[Task item]: Each line from the first entry to the line with "Trouille, le Grand", both included, is to be returned unchanged, with any pictures dropped.

[Source material]:
# # # # # # #
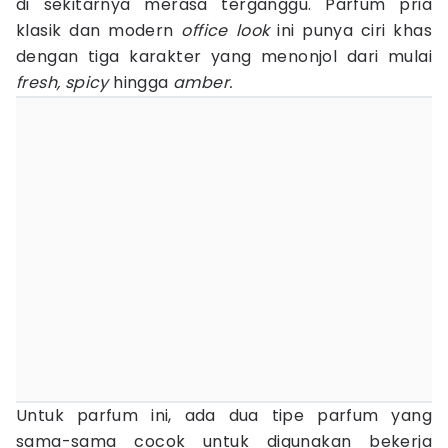
di sekitarnya merasa terganggu. Parfum pria
klasik dan modern
office look
ini punya ciri khas
dengan tiga karakter yang menonjol dari mulai
fresh, spicy
hingga
amber.
Untuk parfum ini, ada dua tipe parfum yang
sama-sama cocok untuk digunakan bekerja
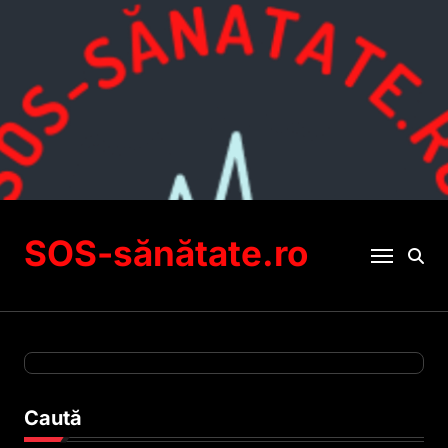
Sari
la
conținut
SOS-sănătate.ro
Caută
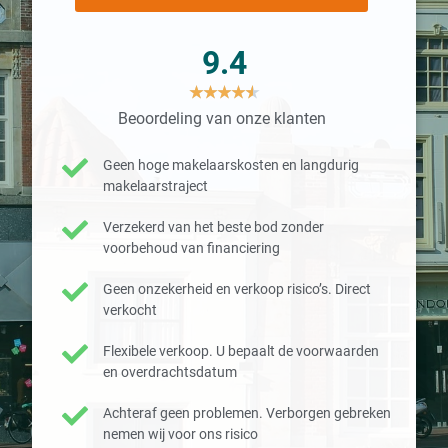
9.4
★
★
★
★
★
Beoordeling van onze klanten
Geen hoge makelaarskosten en langdurig
makelaarstraject
Verzekerd van het beste bod zonder
voorbehoud van financiering
Geen onzekerheid en verkoop risico’s. Direct
verkocht
Flexibele verkoop. U bepaalt de voorwaarden
en overdrachtsdatum
Achteraf geen problemen. Verborgen gebreken
nemen wij voor ons risico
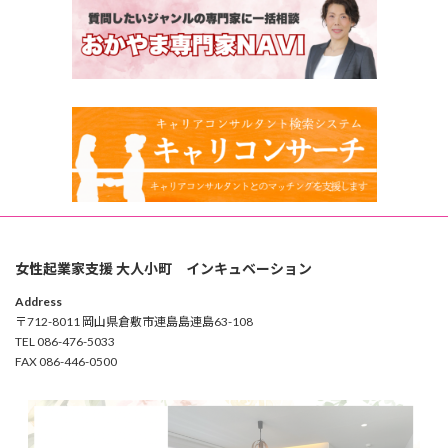
女性起業家支援 大人小町 インキュベーション
Address
〒712-8011 岡山県倉敷市連島島連島63-108
TEL 086-476-5033
FAX 086-446-0500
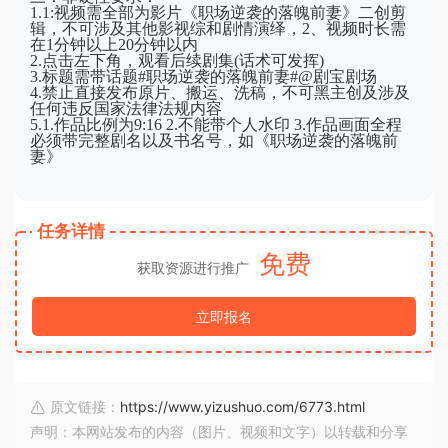
1.1:视频需全部为影片《职场逆袭的落魄前妻》二创剪
辑，不可涉及其他影视综和剧情演绎，2、视频时长需
在1分钟以上20分钟以内
2.点击左下角，观看后续剧集(话术可发挥)
3.标题需带话题#职场逆袭的落魄前妻#@剧宝剧场
4.禁止直接发布原片、搬运、洗稿，不可黑主创及涉及
任何违反国家法律法规内容
5.1.作品比例为9:16 2.不能带个人水印 3.作品画面全程
必须带完整剧名以及书名号，如《职场逆袭的落魄前
妻》
任务详情
免费
获取资源进行推广
立即报名
原文链接：
https://www.yizushuo.com/6773.html
声明：本网站发布的内容（图片、视频和文字）以转载和分享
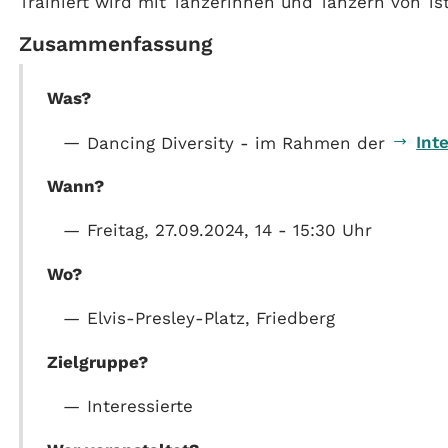
Trainiert wird mit Tänzerinnen und Tänzern von 1st
Zusammenfassung
Was?
Int
Dancing Diversity - im Rahmen der
Wann?
Freitag, 27.09.2024, 14 - 15:30 Uhr
Wo?
Elvis-Presley-Platz, Friedberg
Zielgruppe?
Interessierte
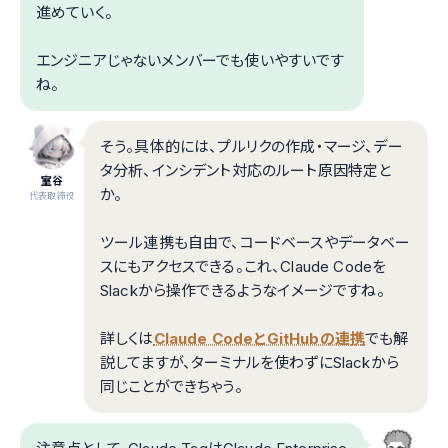
進めていく。
エンジニアじゃないメンバーでも使いやすいです
ね。
そう。具体的には、プルリクの作成・マージ、デー
タ分析、インシデント対応のルート原因特定と
室谷
か。
代表取締役
ツール連携も自由で、コードベースやデータベー
スにもアクセスできる。これ、Claude Codeを
Slackから操作できるようなイメージですね。
詳しくは
Claude CodeとGitHubの連携
でも解
説してますが、ターミナルを使わずにSlackから
同じことができちゃう。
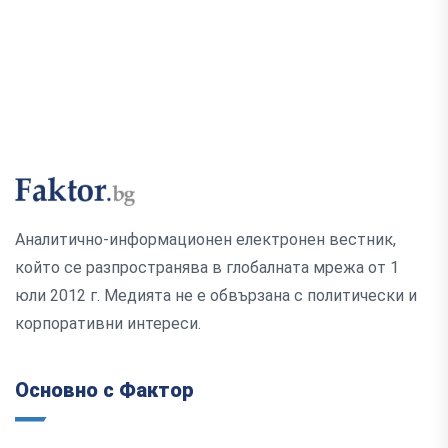
Аналитично-информационен електронен вестник,
който се разпространява в глобалната мрежа от 1
юли 2012 г. Медията не е обвързана с политически и
корпоративни интереси.
Основно с Фактор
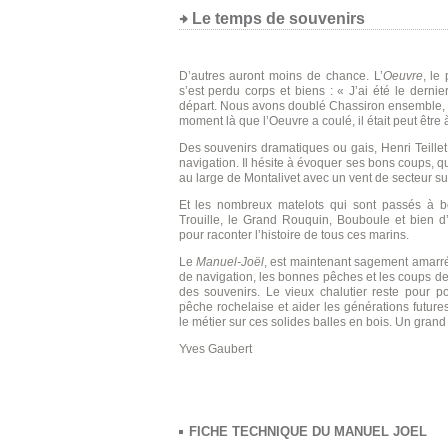
Le temps de souvenirs
D’autres auront moins de chance. L’
Oeuvre
, le
s’est perdu corps et biens : « J’ai été le dernie
départ. Nous avons doublé Chassiron ensemble, l
moment là que l’Oeuvre a coulé, il était peut être 
Des souvenirs dramatiques ou gais, Henri Teillet
navigation. Il hésite à évoquer ses bons coups, q
au large de Montalivet avec un vent de secteur sud
Et les nombreux matelots qui sont passés à bor
Trouille, le Grand Rouquin, Bouboule et bien d’
pour raconter l’histoire de tous ces marins.
Le
Manuel-Joël
, est maintenant sagement amarré
de navigation, les bonnes pêches et les coups de
des souvenirs. Le vieux chalutier reste pour p
pêche rochelaise et aider les générations futur
le métier sur ces solides balles en bois. Un grand 
Yves Gaubert
FICHE TECHNIQUE DU MANUEL JOEL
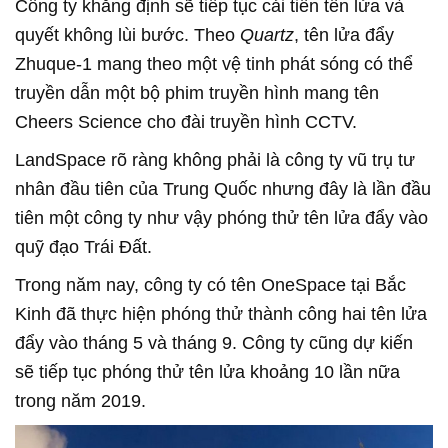
Công ty khẳng định sẽ tiếp tục cải tiến tên lửa và
quyết không lùi bước. Theo
Quartz
, tên lửa đẩy
Zhuque-1 mang theo một vệ tinh phát sóng có thể
truyền dẫn một bộ phim truyền hình mang tên
Cheers Science cho đài truyền hình CCTV.
LandSpace rõ ràng không phải là công ty vũ trụ tư
nhân đầu tiên của Trung Quốc nhưng đây là lần đầu
tiên một công ty như vậy phóng thử tên lửa đẩy vào
quỹ đạo Trái Đất.
Trong năm nay, công ty có tên OneSpace tại Bắc
Kinh đã thực hiện phóng thử thành công hai tên lửa
đẩy vào tháng 5 và tháng 9. Công ty cũng dự kiến
sẽ tiếp tục phóng thử tên lửa khoảng 10 lần nữa
trong năm 2019.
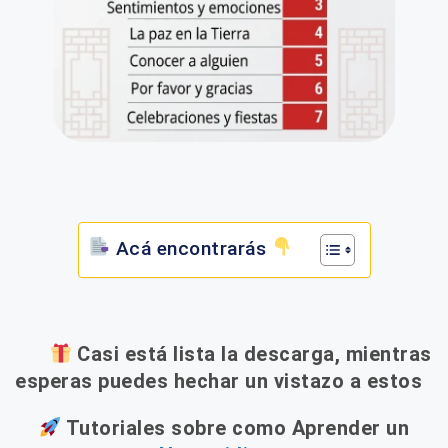
Acá encontrarás
Casi está lista la descarga, mientras
esperas puedes hechar un vistazo a estos
Tutoriales sobre como Aprender un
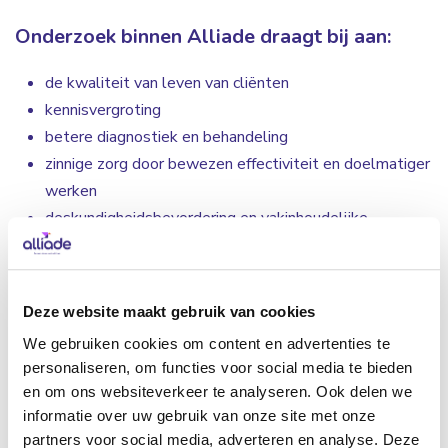
Onderzoek binnen Alliade draagt bij aan:
de kwaliteit van leven van cliënten
kennisvergroting
betere diagnostiek en behandeling
zinnige zorg door bewezen effectiviteit en doelmatiger
werken
deskundigheidsbevordering en vakinhoudelijke
verdieping
keuzes voor beleid op basis van wetenschappelijke
data en informatie
Deze website maakt gebruik van cookies
We gebruiken cookies om content en advertenties te
personaliseren, om functies voor social media te bieden
en om ons websiteverkeer te analyseren. Ook delen we
informatie over uw gebruik van onze site met onze
Werkwijze
partners voor social media, adverteren en analyse. Deze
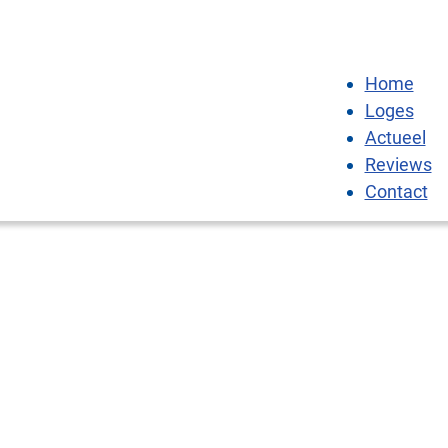
Home
Loges
Actueel
Reviews
Contact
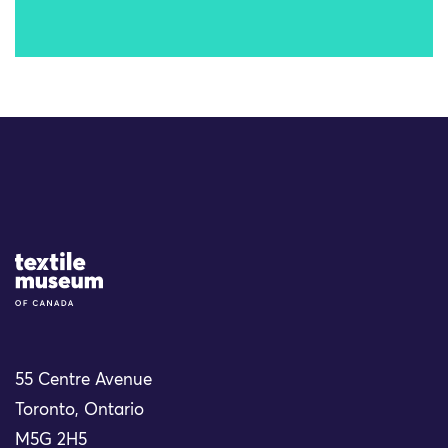
Site Logo
55 Centre Avenue
Toronto, Ontario
M5G 2H5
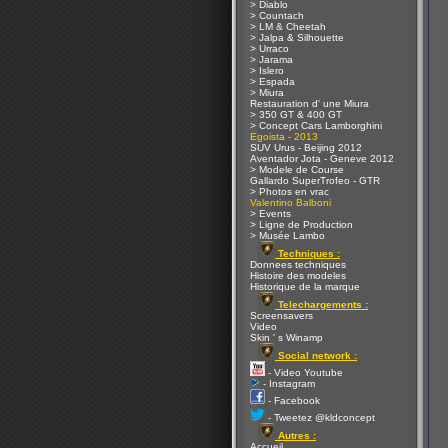
> Diablo
> Countach
> LM & Cheetah
> Jalpa & Silhouette
> Urraco
> Jarama
> Islero
> Espada
> Miura
Restauration d' une Miura
> 350 GT & 400 GT
> Concept Cars Lamborghini
Egoista - 2013
SUV Urus - Beijing 2012
Aventador Jota - Geneve 2012
> Modele de Course
Gallardo SuperTrofeo - GTR
> Photos en vrac
Valentino Balboni
> Events
> Ligne de Production
> Musée Lambo
Techniques :
Donnees techniques
Histoire des modeles
Historique de la marque
Telechargements :
Screensavers
Video
Skin ' s Winamp
Social network :
- Video Youtube
- Instagram
- Facebook
- Tweetez @kldconcept
Autres :
Accueil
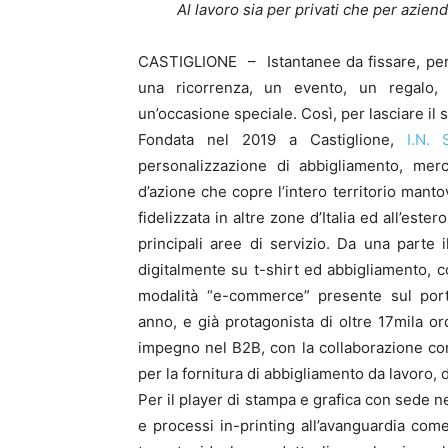
Al lavoro sia per privati che per azien
CASTIGLIONE – Istantanee da fissare, per 
una ricorrenza, un evento, un regalo,
un’occasione speciale. Così, per lasciare il 
Fondata nel 2019 a Castiglione,
I.N. 
personalizzazione di abbigliamento, merc
d’azione che copre l’intero territorio manto
fidelizzata in altre zone d’Italia ed all’estero
principali aree di servizio. Da una parte i
digitalmente su t-shirt ed abbigliamento, co
modalità “e-commerce” presente sul porta
anno, e già protagonista di oltre 17mila ord
impegno nel B2B, con la collaborazione con
per la fornitura di abbigliamento da lavoro, d
Per il player di stampa e grafica con sede ne
e processi in-printing all’avanguardia com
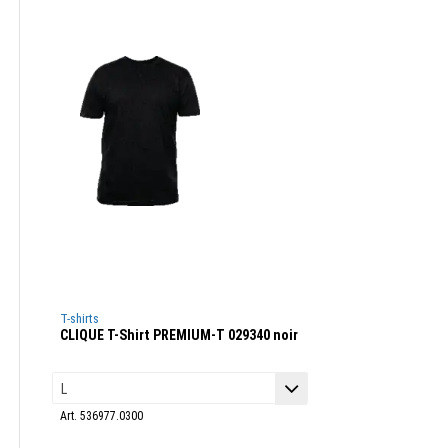
T-shirts
CLIQUE T-Shirt PREMIUM-T 029340 noir
Art. 536977.0300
# # # # # # #
[Answer to the problem]:
di sekitarnya merasa terganggu. Parfum pria
klasik dan modern
office look
ini punya ciri khas
dengan tiga karakter yang menonjol dari mulai
fresh, spicy
hingga
amber.
Untuk parfum ini, ada dua tipe parfum yang
sama-sama cocok untuk digunakan bekerja
Sari
la
conținut
SOS-sănătate.ro
Caută
9.4
★
★
★
★
★
Beoordeling van onze klanten
Geen hoge makelaarskosten en langdurig
makelaarstraject
Verzekerd van het beste bod zonder
voorbehoud van financiering
Geen onzekerheid en verkoop risico’s. Direct
verkocht
Flexibele verkoop. U bepaalt de voorwaarden
en overdrachtsdatum
Achteraf geen problemen. Verborgen gebreken
nemen wij voor ons risico
女性起業家支援 大人小町 インキュベーション
Address
〒712-8011 岡山県倉敷市連島島連島63-108
TEL 086-476-5033
FAX 086-446-0500
1.1:视频需全部为影片《职场逆袭的落魄前妻》二创剪
辑，不可涉及其他影视综和剧情演绎，2、视频时长需
在1分钟以上20分钟以内
2.点击左下角，观看后续剧集(话术可发挥)
3.标题需带话题#职场逆袭的落魄前妻#@剧宝剧场
4.禁止直接发布原片、搬运、洗稿，不可黑主创及涉及
任何违反国家法律法规内容
5.1.作品比例为9:16 2.不能带个人水印 3.作品画面全程
必须带完整剧名以及书名号，如《职场逆袭的落魄前
妻》
任务详情
免费
获取资源进行推广
立即报名
原文链接：
https://www.yizushuo.com/6773.html
声明：本网站发布的内容（图片、视频和文字）以转载和分享
Trainiert wird mit Tänzerinnen und Tänzern von 1st
Zusammenfassung
Was?
Int
Dancing Diversity - im Rahmen der
Wann?
Freitag, 27.09.2024, 14 - 15:30 Uhr
Wo?
Elvis-Presley-Platz, Friedberg
Zielgruppe?
Interessierte
進めていく。
エンジニアじゃないメンバーでも使いやすいです
ね。
そう。具体的には、プルリクの作成・マージ、デー
タ分析、インシデント対応のルート原因特定と
室谷
か。
代表取締役
ツール連携も自由で、コードベースやデータベー
スにもアクセスできる。これ、Claude Codeを
Slackから操作できるようなイメージですね。
詳しくは
Claude CodeとGitHubの連携
でも解
説してますが、ターミナルを使わずにSlackから
同じことができちゃう。
Аналитично-информационен електронен вестник,
който се разпространява в глобалната мрежа от 1
юли 2012 г. Медията не е обвързана с политически и
корпоративни интереси.
Основно с Фактор
Le temps de souvenirs
D’autres auront moins de chance. L’
Oeuvre
, le
s’est perdu corps et biens : « J’ai été le dernie
départ. Nous avons doublé Chassiron ensemble, l
moment là que l’Oeuvre a coulé, il était peut être 
Des souvenirs dramatiques ou gais, Henri Teillet
navigation. Il hésite à évoquer ses bons coups, q
au large de Montalivet avec un vent de secteur sud
Et les nombreux matelots qui sont passés à bor
Trouille, le Grand Rouquin, Bouboule et bien d’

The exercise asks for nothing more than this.